A car dash camera, or dashcam for short, is a unique camera intended to track when your car is stolen, struck, or detects nearby motion. For insurance purposes, it allows you to reciprocate losses against an at-fault party. It also allows you to track thieves and vandals should your car be parked. To address these many potential issues, we have some Car Dash Cameras FAQs to help you with anything that can happen.
How do you install a dashcam?
Some car dash cameras are easier to install than others. The most challenging dashcam to install is those that you need to hardwire. Thankfully, you can typically do this through the back of your radio, which makes things relatively simple.
You will want to run your wires so that they stay out of sight. So you will need to remove the driver’s side panel that sits between your door and windshield. You will also likely be running this wire through your glovebox, but each model may have different preferences.
Before you start this process, be sure that the dashcam you purchase has enough electric wire to run the length of your car. This statement assumes that you also purchased a rear-facing camera. The video below provides us with a great visual representation of installing your dashcam.
Before you start any of this, be sure that your vehicle is off.
How much does a dashcam cost?
Dash cameras cost a minimum of $50, but you can end up paying $300 on some of the pricier models. These prices do not include the cost of installation, which can add several hundred more dollars. The most you end up paying when hiring a professional installation company is around $600.
This price can change significantly depending on the available features included. For example, a 1080p camera is more likely to cost more than a 720p camera. Buzzwords like “motion sensing” also have a high potential to drive up the price.
Where should a dashcam be placed?
It would be best if you placed your front-facing dash camera in front of your rear-facing windshield mirror. For dash cameras with the best visual range, this ensures it can capture both the vehicle’s left and right. That range and positioning would be incredibly important if someone were to side-swipe the front of your car.
You can place rear-facing cameras about dead center on your vehicle’s rear window. This logic applies regardless of what type of vehicle you choose. Hatchbacks and sedans are more likely to have a rear-facing camera.
Do dash cameras record when the car is off?
Today, many dash cameras continue to record when the car is off; this is parking mode. Parking mode tracks the motion of your vehicle while it is not in motion. If you want a dashcam with this feature, be sure to look at the packaging or features list before purchase.
You may need to activate parking mode on your car dash camera before expecting it to work. Cars without this feature listed will turn off with the car’s engine.
Suppose there is no hardwiring between the car and camera. In that case, vehicle dashcams will not typically record when the vehicle is off.
How long do dash cameras record for?
A dash camera can record based on the amount of room available in your SD card at the time. For example, two GB of video can be around six hours of content for 720p or lower video qualities.
Most dashcams will continue to record over this video once the SD card is full. That means your camera will overwrite your old video in the next six hours. Dash cameras with impact detection, or motion detection, will record with a different purpose in mind.

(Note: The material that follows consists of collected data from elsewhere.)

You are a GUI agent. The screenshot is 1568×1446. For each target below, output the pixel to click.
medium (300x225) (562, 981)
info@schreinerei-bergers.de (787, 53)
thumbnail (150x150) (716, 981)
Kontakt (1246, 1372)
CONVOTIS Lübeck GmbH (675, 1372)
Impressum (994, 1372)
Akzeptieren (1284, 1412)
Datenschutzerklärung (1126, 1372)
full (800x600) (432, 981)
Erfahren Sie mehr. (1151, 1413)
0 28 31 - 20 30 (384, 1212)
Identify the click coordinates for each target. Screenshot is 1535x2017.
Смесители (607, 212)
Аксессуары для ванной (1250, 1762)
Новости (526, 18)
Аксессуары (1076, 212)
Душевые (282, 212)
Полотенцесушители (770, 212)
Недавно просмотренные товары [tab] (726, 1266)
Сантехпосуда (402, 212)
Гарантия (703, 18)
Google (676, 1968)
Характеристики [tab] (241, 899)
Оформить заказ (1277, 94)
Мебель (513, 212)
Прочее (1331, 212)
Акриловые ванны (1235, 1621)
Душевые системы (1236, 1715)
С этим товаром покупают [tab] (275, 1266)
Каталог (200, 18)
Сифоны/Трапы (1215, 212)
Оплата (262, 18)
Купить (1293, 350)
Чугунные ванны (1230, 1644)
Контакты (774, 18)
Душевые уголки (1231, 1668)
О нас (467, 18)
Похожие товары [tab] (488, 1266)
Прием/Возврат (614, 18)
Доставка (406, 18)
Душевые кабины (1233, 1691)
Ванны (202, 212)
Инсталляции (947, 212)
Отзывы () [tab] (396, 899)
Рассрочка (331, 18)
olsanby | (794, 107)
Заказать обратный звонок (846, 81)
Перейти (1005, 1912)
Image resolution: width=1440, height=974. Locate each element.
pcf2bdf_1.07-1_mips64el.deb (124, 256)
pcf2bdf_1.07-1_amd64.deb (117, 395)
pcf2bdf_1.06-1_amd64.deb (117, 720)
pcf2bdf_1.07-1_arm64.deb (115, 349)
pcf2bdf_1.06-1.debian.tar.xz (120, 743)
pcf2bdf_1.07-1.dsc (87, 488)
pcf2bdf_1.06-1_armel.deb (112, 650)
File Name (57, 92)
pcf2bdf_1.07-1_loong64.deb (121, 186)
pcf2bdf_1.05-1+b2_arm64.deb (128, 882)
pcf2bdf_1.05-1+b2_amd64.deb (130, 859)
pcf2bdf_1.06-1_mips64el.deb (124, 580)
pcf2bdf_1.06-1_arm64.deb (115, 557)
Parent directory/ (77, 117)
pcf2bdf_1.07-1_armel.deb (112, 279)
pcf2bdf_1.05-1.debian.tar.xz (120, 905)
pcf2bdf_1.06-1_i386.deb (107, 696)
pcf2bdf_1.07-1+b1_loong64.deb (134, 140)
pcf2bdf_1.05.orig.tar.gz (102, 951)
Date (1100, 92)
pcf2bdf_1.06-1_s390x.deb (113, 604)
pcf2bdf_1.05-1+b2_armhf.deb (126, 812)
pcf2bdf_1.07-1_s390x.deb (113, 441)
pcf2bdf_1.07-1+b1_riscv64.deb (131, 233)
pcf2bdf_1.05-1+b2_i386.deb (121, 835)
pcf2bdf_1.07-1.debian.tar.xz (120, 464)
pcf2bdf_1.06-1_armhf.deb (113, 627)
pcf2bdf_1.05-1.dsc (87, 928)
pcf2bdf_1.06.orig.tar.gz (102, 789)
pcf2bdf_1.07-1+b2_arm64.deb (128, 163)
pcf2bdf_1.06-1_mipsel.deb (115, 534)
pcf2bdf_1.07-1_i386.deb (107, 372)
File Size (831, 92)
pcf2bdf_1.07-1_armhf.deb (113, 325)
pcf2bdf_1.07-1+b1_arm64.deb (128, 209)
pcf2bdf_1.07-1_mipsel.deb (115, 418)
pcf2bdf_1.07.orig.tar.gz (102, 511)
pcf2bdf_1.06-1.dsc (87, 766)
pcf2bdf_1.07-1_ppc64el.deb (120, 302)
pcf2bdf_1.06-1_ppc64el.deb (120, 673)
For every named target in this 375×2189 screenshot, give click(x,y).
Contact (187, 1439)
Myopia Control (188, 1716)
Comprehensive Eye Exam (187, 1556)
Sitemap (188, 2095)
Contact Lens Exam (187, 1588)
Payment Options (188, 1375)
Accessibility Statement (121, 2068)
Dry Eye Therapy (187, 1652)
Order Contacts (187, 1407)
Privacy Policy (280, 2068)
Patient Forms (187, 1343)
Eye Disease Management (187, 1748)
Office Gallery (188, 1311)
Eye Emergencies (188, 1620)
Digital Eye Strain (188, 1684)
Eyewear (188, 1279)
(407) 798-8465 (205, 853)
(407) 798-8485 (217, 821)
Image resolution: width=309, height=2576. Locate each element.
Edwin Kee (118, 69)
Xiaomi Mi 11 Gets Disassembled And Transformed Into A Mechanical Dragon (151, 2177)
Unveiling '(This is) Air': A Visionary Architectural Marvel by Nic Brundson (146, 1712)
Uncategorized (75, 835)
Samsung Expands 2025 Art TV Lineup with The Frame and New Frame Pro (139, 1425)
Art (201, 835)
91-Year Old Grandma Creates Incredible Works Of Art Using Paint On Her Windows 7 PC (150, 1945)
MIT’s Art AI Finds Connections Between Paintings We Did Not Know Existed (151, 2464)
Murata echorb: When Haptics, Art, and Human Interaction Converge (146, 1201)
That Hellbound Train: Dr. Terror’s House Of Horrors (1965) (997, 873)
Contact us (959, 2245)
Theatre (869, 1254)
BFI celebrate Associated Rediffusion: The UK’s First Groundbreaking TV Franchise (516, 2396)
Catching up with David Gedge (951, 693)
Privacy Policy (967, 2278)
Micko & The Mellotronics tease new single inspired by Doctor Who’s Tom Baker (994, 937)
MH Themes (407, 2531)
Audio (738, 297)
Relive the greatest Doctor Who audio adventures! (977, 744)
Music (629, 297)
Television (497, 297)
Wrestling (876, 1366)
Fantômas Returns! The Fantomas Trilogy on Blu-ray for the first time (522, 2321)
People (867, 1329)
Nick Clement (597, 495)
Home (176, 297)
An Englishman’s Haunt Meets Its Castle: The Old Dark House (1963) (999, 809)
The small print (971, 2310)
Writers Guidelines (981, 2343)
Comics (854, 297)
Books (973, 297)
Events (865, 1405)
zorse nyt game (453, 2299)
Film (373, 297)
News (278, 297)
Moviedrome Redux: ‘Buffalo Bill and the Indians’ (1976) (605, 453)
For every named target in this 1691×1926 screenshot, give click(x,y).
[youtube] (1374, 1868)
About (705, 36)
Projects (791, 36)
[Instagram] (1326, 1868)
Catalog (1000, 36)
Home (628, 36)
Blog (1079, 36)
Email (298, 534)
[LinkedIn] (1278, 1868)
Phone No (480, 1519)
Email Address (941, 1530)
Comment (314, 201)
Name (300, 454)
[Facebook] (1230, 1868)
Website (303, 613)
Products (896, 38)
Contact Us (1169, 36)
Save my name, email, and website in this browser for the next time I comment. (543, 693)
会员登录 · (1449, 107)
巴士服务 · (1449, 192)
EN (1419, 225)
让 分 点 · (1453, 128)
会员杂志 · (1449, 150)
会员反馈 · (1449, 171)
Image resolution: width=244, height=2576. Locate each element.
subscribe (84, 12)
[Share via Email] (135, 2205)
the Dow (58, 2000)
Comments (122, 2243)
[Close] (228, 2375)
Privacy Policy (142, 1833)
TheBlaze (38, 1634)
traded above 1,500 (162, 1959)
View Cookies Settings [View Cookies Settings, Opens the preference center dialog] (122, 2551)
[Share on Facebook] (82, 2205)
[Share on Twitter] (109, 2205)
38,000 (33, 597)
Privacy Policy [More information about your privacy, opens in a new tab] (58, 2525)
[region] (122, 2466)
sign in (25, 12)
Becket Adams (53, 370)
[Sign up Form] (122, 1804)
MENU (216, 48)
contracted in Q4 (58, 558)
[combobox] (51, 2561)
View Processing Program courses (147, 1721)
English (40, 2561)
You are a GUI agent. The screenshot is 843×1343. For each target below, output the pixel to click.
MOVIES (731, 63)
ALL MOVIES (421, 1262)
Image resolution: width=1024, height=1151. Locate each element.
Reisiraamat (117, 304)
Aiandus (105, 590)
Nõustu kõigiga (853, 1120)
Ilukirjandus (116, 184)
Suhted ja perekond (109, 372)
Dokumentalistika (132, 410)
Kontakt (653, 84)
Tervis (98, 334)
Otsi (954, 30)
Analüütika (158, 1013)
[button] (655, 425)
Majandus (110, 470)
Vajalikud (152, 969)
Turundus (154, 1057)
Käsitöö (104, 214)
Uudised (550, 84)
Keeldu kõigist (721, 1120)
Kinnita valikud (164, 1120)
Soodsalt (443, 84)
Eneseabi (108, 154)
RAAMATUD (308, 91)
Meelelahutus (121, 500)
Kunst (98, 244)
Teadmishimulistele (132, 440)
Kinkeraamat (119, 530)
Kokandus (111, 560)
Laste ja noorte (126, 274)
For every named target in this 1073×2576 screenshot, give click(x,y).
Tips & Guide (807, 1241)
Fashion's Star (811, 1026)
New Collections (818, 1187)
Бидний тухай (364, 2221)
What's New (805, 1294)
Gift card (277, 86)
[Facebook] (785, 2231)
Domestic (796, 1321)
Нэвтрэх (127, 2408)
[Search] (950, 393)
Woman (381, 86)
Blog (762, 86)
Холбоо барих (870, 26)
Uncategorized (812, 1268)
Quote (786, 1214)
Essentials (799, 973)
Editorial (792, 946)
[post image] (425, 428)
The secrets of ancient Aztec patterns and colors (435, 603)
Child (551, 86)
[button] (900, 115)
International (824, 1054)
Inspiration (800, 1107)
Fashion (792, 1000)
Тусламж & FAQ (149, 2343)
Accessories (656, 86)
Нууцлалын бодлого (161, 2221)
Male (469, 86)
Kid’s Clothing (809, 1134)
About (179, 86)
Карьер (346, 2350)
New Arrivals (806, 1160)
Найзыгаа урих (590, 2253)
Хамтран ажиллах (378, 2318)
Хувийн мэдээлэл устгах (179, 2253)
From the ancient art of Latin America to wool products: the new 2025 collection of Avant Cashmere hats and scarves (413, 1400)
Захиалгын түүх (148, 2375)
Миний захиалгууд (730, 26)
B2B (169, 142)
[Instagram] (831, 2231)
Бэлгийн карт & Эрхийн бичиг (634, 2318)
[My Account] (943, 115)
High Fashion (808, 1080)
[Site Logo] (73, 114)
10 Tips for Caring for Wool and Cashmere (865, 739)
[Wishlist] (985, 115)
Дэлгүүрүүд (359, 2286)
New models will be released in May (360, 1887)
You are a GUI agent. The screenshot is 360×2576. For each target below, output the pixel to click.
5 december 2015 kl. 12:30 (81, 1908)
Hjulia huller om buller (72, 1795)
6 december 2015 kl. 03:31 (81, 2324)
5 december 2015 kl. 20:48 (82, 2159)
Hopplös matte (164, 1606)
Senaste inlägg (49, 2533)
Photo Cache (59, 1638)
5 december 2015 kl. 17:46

What is motion detection on a dashcam?
This feature is where the importance of impact sensing motion detection comes to play. When the car jolts, higher-quality dashcams will set that fifteen seconds to one minute of recording as precedence. Because of this, it will not overwrite that section of a video deemed as necessary.
You will still want to remove the video from your dashcam as soon as possible. Eventually, your camera will not recognize that fifteen seconds of video as necessary.
Do dashcams record automatically?
Hardwired dashcams will typically turn on automatically with your car. Much like your radio, they can sense when the alternator is functioning. This situation typically applies when your rear-facing camera is also hardwired.
If your car dash camera is independent of your car’s battery, you will need to turn it on automatically. Unless you happen to have a camera that senses your approach through other means, there is no workaround for this.
If you are new to dashcams, check out the video below:
Do dashcams have microphones?
Yes, many car dash cameras have microphones built-in. Their audio has the potential to add to supporting evidence in the case of an accident.
There are a few dashcams that do not have microphones, but that feature is relatively limited. It would help if you got something that supports evidence of their fault in as much detail as possible, audio included.
Does a dashcam drain the car battery?
Car dash cameras typically turn off with your car’s engine, so they do not naturally drain your car’s battery. Even while running, your alternator will out-power the battery drainage that comes from your dashcam. With older cars, this may not be the case.
Check to see if your dashcam is automatically turning off as you are leaving the car. If not, it will be draining the car’s battery as you leave it. There is a higher likelihood of drainage if you go to your vehicle without the engine running.
Will police use dashcam evidence?
If you can prove that you (or the other party) was driving in the evidence, the police will be able to use it. Otherwise, you cannot expect that any officer will take it as admissible evidence.
Given that dashcams don’t point at your face, this is why it is essential to include audio with your recording.
Can your dashcam evidence be used against you?
Yes, if your dashcam implicates you as the at-fault party, the police can use it against you. Do not try and withhold evidence, as that is the potential of another charge.
Will car dash cameras reduce my insurance?
Given that dash cameras do not reduce the likelihood of a claim, many companies do not offer them on their discount list. However, it does make it easier for them to recuperate damages, so it may prevent your insurance from increasing.
Be sure to provide your insurance provider with the police report and all additional evidence. Given that they may be fighting on your behalf, it is crucial to have them prepared.
Car dash cameras can be incredibly helpful in a legal and useful sense. Whether they act as a deterrent for potential thieves or save you from having to make a huge insurance payout, they are a must-have for any driver these days.
With the above FAQ, you will have a good idea of what to expect from your dashcam. For more details, there is a great deal of information included with the owner’s manual.